Existe un riesgo que, al empezar una lectura, uno no sabe calibrar con la intensidad necesaria: el de verse reflejado, el de comprobar lo que el ser humano puede hacer o dejar de hacer. Esa especie de misión suicida, que se repite cada vez que un libro se abre por su primera página, es lo que sufrimos, de alguna manera, cada uno de nosotros cada vez que una lectura se pone frente a nosotros. Con Las cosas que perdimos en el fuego sucede que, sin haberlo pensado detenidamente, nos encontramos observando un mundo oscuro que no podemos dejar de observar. Quizás ese sea el motivo principal de esta reseña. Esa especie de hipnotismo en el que nos sumerge Mariana Enríquez sin que podamos evitarlo. Personajes a los que odiar, locuras que nos pertenecen, que nos recorren como un escalofrío por la espalda, de las que huir pero a la vez a las que acercarnos, y es que en este inolvidable camino por los relatos que se nos avecinan, la dicotomía entre alejarnos y acortar distancias sólo será separada por una fina línea que difuminará las diferencias. Decía al principio de este párrafo que corremos siempre un riesgo como lectores. Lo que no decía en estas líneas es que, a veces, este riesgo se convierte en verdadera devoción. Por lo escrito y lo no escrito. Por lo que se dice y no se dice. Por lo que nos imaginamos en ese intervalo en que la realidad y la ficción se tocan con unos dedos frágiles.

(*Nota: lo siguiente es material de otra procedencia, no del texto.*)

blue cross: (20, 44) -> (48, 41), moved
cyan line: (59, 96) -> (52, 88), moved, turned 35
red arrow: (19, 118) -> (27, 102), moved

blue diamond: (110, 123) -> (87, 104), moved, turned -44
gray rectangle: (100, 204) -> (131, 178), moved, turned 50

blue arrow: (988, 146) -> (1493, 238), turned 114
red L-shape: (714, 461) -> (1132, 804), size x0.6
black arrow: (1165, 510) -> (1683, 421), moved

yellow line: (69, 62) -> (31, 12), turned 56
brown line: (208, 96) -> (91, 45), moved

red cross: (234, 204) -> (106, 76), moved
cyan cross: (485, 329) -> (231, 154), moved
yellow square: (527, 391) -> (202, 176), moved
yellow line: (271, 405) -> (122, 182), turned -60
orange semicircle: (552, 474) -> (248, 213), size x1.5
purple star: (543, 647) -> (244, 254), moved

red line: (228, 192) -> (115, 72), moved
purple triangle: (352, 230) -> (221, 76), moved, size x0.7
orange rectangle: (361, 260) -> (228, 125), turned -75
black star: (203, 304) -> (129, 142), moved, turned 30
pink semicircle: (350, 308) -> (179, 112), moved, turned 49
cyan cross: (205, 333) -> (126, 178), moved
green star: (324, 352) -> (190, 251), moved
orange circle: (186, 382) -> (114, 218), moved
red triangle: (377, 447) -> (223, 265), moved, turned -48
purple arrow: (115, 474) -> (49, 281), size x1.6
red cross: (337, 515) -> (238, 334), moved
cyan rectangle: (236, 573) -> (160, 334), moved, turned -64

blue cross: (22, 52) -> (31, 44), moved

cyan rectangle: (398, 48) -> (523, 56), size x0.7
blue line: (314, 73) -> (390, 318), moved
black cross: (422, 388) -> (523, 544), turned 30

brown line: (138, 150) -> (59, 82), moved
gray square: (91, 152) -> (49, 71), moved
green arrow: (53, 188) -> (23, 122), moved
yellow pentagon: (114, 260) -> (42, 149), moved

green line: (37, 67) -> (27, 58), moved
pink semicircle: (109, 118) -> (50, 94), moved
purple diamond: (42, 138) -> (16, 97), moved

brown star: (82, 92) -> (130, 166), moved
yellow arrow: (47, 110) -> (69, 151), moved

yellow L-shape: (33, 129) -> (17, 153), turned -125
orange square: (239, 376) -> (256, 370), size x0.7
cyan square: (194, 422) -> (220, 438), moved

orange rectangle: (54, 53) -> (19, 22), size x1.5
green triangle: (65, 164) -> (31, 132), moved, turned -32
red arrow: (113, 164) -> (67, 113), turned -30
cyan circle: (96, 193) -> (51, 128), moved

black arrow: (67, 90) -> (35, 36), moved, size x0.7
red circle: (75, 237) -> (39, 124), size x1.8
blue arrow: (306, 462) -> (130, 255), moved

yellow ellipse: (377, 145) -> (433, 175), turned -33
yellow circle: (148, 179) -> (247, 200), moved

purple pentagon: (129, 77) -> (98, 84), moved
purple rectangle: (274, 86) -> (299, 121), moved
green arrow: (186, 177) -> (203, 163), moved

Otra misión, menos suicida y más vital, es la de compartir con los que nos leen lo que nos ha parecido un libro. O quizás resulte más suicida todavía, uno nunca sabe muy bien cuál será el resultado. Lo que sí está claro, después de leer Las cosas que perdimos en el fuego es que, como ese dolor del que hablaba en la introducción, los relatos de Mariana Enríquez se meten en el cuerpo como una voz que, conocida o desconocida, nos habla sin que podamos hacerla desaparecer. Quizás en ese habitáculo que es la mente es donde encontráramos la respuesta a lo que la locura, la oscuridad, lo tenebroso de todos nosotros, hace realmente con nuestra vida cotidiana. Somos lectores, pero también, a veces, somos seres que experimentan lo que un libro puede hacer con nosotros. Y puede que no sea la pretensión del autor que, en su labor, reproduce los fantasmas que atormentan o que han pasado por sus vidas. Pero aun así aquellos que, como yo, vivimos la lectura como una prolongación de una existencia más o menos completa, convertimos las letras, como ha sucedido aquí, en pequeños cuchillos que se clavan hondo, tan hondo, que dejarán una marca para siempre.